Ah.... there it is...The Voice of Reason: "Laura, you have so many things to get done.  You don't work a full-time job.  You don't have a house full of people to take care of.  Get out there and do something!!!" The voice of reason usually sounds like my father, which is inherently unfair, given that my father is NOT the kind of person to push anyone else.  He's simply the hardest-working person I've ever met, and so when I don't think I can work, his voice sounds.

My father is the person who worked 3 jobs while attending college full-time, and then continued to work at least 2 part-time jobs while working full-time once he graduated.  He married, had 4 children, and made us all feel like the most special people in the world, all the while teaching a full school day, gigging at night, and oh, yeah, getting a Masters Degree as well.  In the summers when he wasn't teaching, he added another job to the docket.  He painted houses, worked in offices, taught private lessons... he did whatever it took to make sure that we were provided for, both physically and emotionally. He's a bit of a demi-god in my book, and one whose shoes will not be filled.... EVER.

So, of course, here comes my guilt.  As people in the biz might ask: "How do you follow that?"

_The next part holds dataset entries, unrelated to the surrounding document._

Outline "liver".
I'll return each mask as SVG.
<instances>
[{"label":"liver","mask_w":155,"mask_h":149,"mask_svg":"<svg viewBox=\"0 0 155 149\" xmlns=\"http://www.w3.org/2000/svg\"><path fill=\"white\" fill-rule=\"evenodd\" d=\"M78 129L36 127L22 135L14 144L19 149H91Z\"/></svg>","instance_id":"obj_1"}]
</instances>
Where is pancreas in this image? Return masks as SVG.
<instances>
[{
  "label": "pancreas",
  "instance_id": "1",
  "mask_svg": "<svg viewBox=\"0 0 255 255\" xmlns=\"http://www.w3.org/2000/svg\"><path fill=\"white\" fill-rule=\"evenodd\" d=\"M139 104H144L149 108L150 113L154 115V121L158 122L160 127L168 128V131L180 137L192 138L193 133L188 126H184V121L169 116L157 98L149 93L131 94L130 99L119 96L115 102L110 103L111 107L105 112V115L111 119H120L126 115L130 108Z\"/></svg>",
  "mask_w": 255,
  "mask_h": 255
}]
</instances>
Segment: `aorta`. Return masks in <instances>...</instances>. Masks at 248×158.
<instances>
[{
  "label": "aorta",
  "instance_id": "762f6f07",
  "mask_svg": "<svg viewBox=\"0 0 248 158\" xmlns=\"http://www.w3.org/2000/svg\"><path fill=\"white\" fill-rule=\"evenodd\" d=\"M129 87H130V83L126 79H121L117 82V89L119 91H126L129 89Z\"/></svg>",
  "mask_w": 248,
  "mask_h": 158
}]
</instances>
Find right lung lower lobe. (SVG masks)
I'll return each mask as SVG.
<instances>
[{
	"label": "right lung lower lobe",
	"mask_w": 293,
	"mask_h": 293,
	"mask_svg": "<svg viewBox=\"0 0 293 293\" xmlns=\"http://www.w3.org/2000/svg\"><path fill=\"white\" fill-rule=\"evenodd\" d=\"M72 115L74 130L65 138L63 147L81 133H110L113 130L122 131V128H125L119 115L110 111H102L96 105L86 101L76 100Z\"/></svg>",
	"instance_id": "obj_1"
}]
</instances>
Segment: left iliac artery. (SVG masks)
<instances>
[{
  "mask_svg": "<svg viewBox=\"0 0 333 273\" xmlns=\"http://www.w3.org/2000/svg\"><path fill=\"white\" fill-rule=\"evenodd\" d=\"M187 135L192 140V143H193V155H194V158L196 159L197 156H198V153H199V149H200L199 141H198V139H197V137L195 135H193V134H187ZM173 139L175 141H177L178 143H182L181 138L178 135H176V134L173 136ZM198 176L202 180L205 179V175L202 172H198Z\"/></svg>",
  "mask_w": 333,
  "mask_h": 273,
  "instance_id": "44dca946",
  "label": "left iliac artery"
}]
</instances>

I dunno.  I guess I'll stop trying.

The more important thing about my father that I truly wish to be, much more than a hard worker, is a supremely kind and generous person.  My father finds a way to make every person in a room feel special, for whatever their strengths are. He remembers names of spouses, children, family, and friends.  He asks about jobs and accomplishments. He sometimes touches their arm when he talks to them, so they know that they are his sole focus.  When someone cries he hugs them, rubs their back, asks what he can do.  He passes a guy asking for money on the street and always has a one or a five on him to give. Sometimes they want to talk.  He does that too.  He's the guy who makes sure that people have what they need, and always DEMANDS that no one know about it; therefore I'm not going to tell you about any of those things either, just that they happen.

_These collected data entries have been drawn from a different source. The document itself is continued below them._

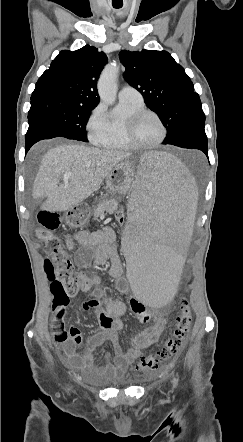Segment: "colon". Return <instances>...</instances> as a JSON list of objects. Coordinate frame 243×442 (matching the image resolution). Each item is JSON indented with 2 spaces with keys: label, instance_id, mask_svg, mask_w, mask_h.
I'll return each instance as SVG.
<instances>
[{
  "label": "colon",
  "instance_id": "5ec220e1",
  "mask_svg": "<svg viewBox=\"0 0 243 442\" xmlns=\"http://www.w3.org/2000/svg\"><path fill=\"white\" fill-rule=\"evenodd\" d=\"M116 224L124 226L126 221L125 213L117 214ZM38 227L36 234L40 242L45 245L48 258L44 262V270L50 281V290L53 295V309L61 307L67 308L71 297L78 293L89 291L95 284L94 278L86 275L82 271L75 270L68 250L64 247L62 240L55 234L60 225V217L56 212L42 210L38 214ZM68 242V246H71ZM181 311L177 316L168 337L162 345L142 356L134 365L136 373L153 371L158 366L176 354L181 346L192 323L191 300H180Z\"/></svg>",
  "mask_w": 243,
  "mask_h": 442
}]
</instances>
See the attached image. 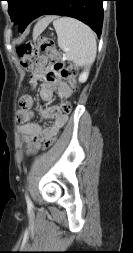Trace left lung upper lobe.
<instances>
[{"label": "left lung upper lobe", "mask_w": 133, "mask_h": 253, "mask_svg": "<svg viewBox=\"0 0 133 253\" xmlns=\"http://www.w3.org/2000/svg\"><path fill=\"white\" fill-rule=\"evenodd\" d=\"M8 1V13L15 24L19 23L24 8L29 0H6Z\"/></svg>", "instance_id": "left-lung-upper-lobe-1"}]
</instances>
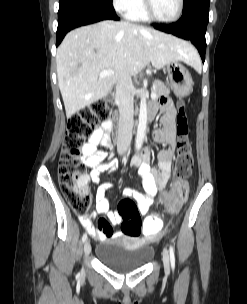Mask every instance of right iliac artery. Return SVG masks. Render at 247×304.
Masks as SVG:
<instances>
[{"instance_id":"82829eb1","label":"right iliac artery","mask_w":247,"mask_h":304,"mask_svg":"<svg viewBox=\"0 0 247 304\" xmlns=\"http://www.w3.org/2000/svg\"><path fill=\"white\" fill-rule=\"evenodd\" d=\"M86 239H87V233H85V234L83 235V237H82V242H85Z\"/></svg>"}]
</instances>
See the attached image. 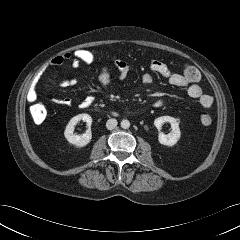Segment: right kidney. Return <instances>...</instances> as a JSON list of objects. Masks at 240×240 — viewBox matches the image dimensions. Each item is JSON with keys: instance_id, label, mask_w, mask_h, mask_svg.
<instances>
[{"instance_id": "1", "label": "right kidney", "mask_w": 240, "mask_h": 240, "mask_svg": "<svg viewBox=\"0 0 240 240\" xmlns=\"http://www.w3.org/2000/svg\"><path fill=\"white\" fill-rule=\"evenodd\" d=\"M83 120L84 122H86L88 129L87 131L82 134V135H76L73 133L74 131V126L78 123V121ZM91 124H92V118L90 115L88 114H78L76 116H74L69 123L66 126V129L64 131V136L66 138V140L76 146V147H84L87 144L90 143L91 139H92V132H91Z\"/></svg>"}]
</instances>
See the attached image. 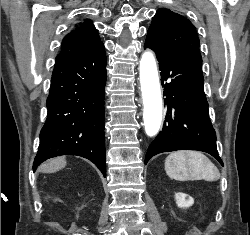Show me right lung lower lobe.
<instances>
[{
  "label": "right lung lower lobe",
  "instance_id": "obj_1",
  "mask_svg": "<svg viewBox=\"0 0 250 235\" xmlns=\"http://www.w3.org/2000/svg\"><path fill=\"white\" fill-rule=\"evenodd\" d=\"M105 83L103 43L78 56L56 61L34 171L49 158L77 155L92 161L106 177Z\"/></svg>",
  "mask_w": 250,
  "mask_h": 235
}]
</instances>
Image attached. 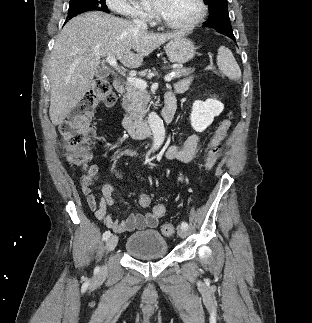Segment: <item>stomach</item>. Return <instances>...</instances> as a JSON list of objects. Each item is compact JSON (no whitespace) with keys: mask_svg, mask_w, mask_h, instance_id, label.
<instances>
[{"mask_svg":"<svg viewBox=\"0 0 312 323\" xmlns=\"http://www.w3.org/2000/svg\"><path fill=\"white\" fill-rule=\"evenodd\" d=\"M165 52L170 62L175 64H186L189 60H192L195 56L196 48L188 38H173L171 42H168L165 46Z\"/></svg>","mask_w":312,"mask_h":323,"instance_id":"stomach-1","label":"stomach"}]
</instances>
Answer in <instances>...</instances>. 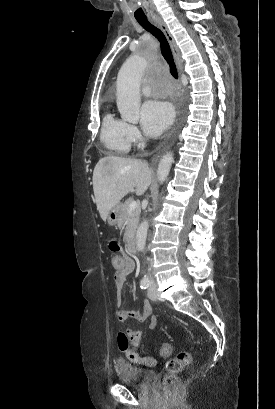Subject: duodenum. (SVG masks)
Segmentation results:
<instances>
[{"label":"duodenum","mask_w":275,"mask_h":409,"mask_svg":"<svg viewBox=\"0 0 275 409\" xmlns=\"http://www.w3.org/2000/svg\"><path fill=\"white\" fill-rule=\"evenodd\" d=\"M127 249L130 254H136L137 247L133 238H130L127 243Z\"/></svg>","instance_id":"duodenum-1"}]
</instances>
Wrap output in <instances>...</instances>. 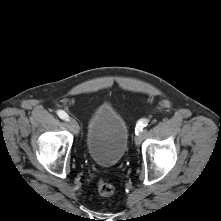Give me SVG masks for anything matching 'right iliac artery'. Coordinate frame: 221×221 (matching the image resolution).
Masks as SVG:
<instances>
[{
	"instance_id": "right-iliac-artery-1",
	"label": "right iliac artery",
	"mask_w": 221,
	"mask_h": 221,
	"mask_svg": "<svg viewBox=\"0 0 221 221\" xmlns=\"http://www.w3.org/2000/svg\"><path fill=\"white\" fill-rule=\"evenodd\" d=\"M58 116L63 119V120H67L68 119V115L66 112L62 111V110H58L57 111Z\"/></svg>"
}]
</instances>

When I have been at some of my very lowest points, my father has been there.  I remember being rushed to the hospital for a suicide attempt, and my father wasn't home at the time.  When I came to in the room I'd been assigned, it was to my father's arms around me.  I immediately started to cry and ask forgiveness.  Dad just sat there on the side of the bed, holding me and telling me it was ok.  That I was his Little Dolly, and I would be fine.  He told me to "take it easy" (his favorite phrase), to take my time feeling better, and not to worry about a thing. While I still have moments where I'm sure that I'm disappointing him to the point of pure frustration, I also know that he loves me more.  It's awe-inspiring and scary and comforting all at the same time.

So now, 13 years later, I'm choosing to take another page from Dad's book.  I'm going to try my very best to be as good as I can to people (a life-long pursuit, especially for one as snarky as I am!!!), and at least for tonight, I'm going to take it easy.